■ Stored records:

Content starts

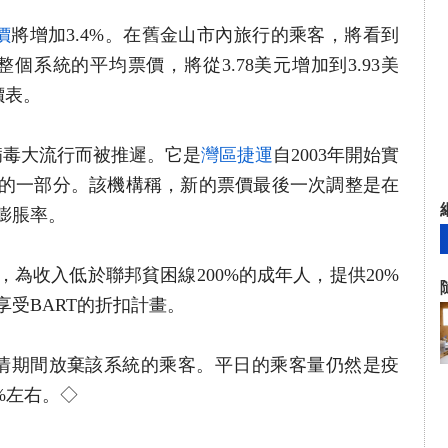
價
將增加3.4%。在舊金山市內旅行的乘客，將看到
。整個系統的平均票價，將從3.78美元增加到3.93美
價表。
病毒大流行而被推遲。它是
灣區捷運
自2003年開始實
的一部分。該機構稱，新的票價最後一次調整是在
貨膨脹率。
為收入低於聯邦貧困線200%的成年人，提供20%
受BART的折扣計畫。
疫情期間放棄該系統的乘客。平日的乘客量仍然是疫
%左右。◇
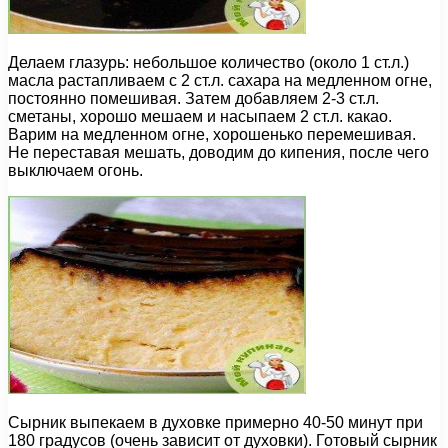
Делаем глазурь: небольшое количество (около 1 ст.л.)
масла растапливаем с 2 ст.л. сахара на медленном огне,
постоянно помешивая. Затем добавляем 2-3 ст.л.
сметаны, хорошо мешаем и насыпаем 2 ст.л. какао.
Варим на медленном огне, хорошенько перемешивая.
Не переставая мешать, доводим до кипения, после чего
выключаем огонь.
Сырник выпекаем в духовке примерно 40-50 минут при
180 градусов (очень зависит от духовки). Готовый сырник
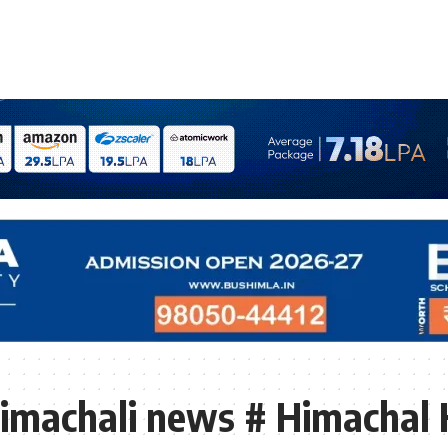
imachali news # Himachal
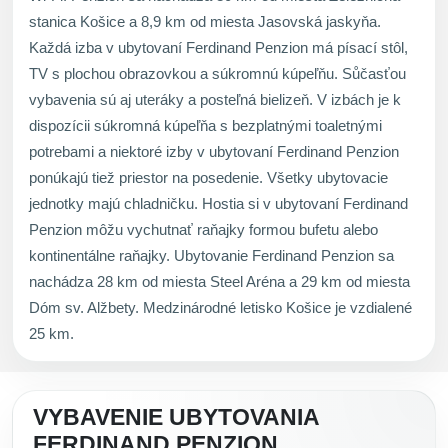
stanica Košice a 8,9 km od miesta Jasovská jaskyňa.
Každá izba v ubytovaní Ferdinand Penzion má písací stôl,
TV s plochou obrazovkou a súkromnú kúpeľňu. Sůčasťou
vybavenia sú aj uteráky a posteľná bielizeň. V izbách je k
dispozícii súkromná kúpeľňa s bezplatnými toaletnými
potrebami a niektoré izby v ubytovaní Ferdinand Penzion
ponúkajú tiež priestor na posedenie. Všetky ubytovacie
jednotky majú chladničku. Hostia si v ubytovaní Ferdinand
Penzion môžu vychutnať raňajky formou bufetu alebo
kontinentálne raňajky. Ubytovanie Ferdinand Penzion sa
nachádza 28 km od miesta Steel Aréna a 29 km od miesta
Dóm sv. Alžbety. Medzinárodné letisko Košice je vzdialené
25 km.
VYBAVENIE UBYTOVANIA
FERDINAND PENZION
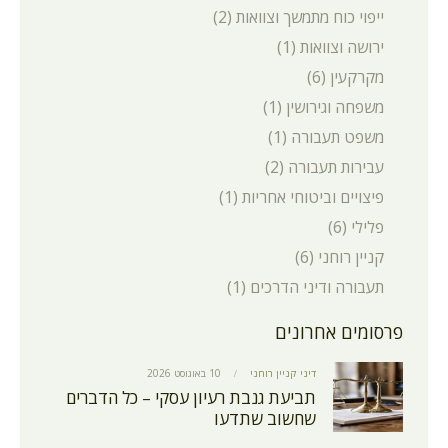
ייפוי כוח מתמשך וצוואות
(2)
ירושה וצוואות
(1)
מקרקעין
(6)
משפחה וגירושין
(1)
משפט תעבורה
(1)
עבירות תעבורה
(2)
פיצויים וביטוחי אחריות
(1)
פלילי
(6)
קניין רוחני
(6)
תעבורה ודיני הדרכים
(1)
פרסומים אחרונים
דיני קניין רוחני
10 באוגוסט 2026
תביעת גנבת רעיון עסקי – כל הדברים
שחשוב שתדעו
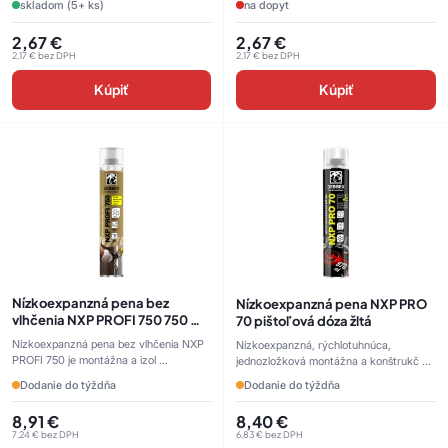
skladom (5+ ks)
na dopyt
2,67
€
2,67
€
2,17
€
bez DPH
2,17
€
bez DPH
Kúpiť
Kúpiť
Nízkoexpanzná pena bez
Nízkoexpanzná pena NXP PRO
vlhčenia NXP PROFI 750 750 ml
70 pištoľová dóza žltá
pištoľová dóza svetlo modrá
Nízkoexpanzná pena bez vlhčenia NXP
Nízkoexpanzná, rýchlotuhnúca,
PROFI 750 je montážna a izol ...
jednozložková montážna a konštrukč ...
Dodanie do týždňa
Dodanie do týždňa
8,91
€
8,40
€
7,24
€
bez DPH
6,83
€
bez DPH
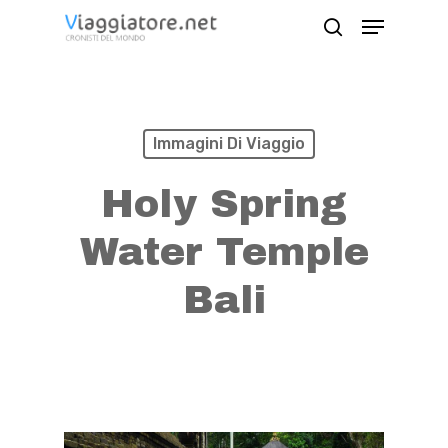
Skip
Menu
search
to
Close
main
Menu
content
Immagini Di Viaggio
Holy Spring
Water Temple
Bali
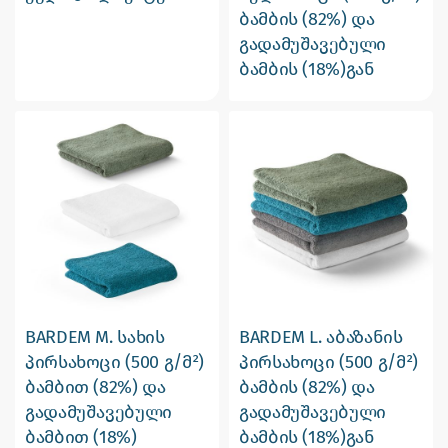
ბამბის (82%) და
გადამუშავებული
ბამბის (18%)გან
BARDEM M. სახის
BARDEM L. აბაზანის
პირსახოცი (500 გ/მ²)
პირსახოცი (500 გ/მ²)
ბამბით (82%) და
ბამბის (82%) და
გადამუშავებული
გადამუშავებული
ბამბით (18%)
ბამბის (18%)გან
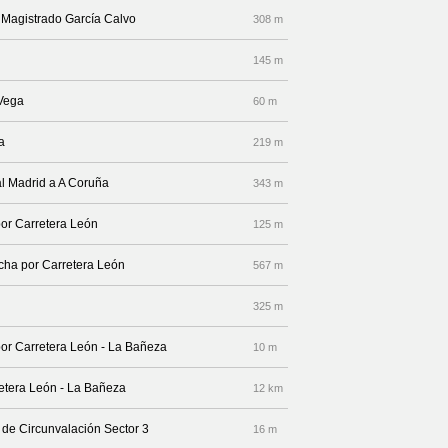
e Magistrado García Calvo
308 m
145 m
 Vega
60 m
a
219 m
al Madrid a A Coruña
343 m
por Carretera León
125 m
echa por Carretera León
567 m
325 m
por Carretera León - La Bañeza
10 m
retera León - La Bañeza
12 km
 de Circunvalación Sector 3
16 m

Content ends
Content starts

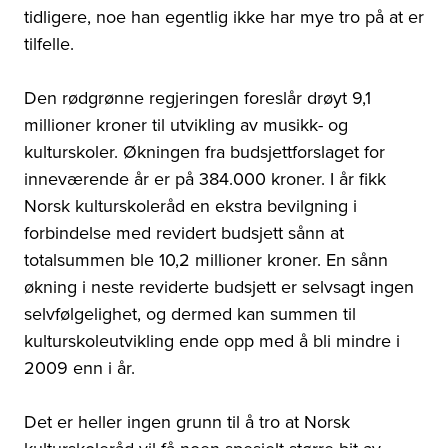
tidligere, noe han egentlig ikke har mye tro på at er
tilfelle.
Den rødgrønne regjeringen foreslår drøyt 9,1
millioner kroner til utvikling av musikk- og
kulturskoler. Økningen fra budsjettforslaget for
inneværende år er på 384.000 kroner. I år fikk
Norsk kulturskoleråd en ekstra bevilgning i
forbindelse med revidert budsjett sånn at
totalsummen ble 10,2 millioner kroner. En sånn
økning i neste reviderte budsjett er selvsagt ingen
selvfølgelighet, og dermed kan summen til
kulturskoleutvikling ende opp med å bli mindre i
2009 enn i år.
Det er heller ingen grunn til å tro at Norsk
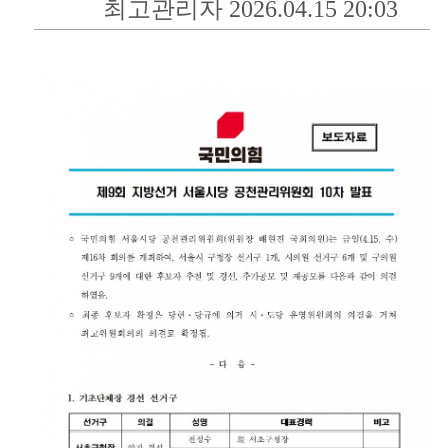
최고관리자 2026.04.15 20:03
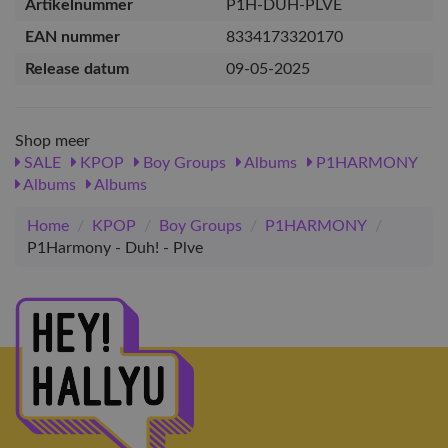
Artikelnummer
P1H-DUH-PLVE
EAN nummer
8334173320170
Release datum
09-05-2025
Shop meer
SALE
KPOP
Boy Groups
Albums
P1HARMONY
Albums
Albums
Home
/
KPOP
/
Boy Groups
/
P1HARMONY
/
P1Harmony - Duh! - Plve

Content ends

■ Work to complete:
The answer must consist of every line from the records above that holds "Nízkoexpanzná".

■ Answer:
Nízkoexpanzná pena bez
Nízkoexpanzná pena NXP PRO
Nízkoexpanzná pena bez vlhčenia NXP
Nízkoexpanzná, rýchlotuhnúca,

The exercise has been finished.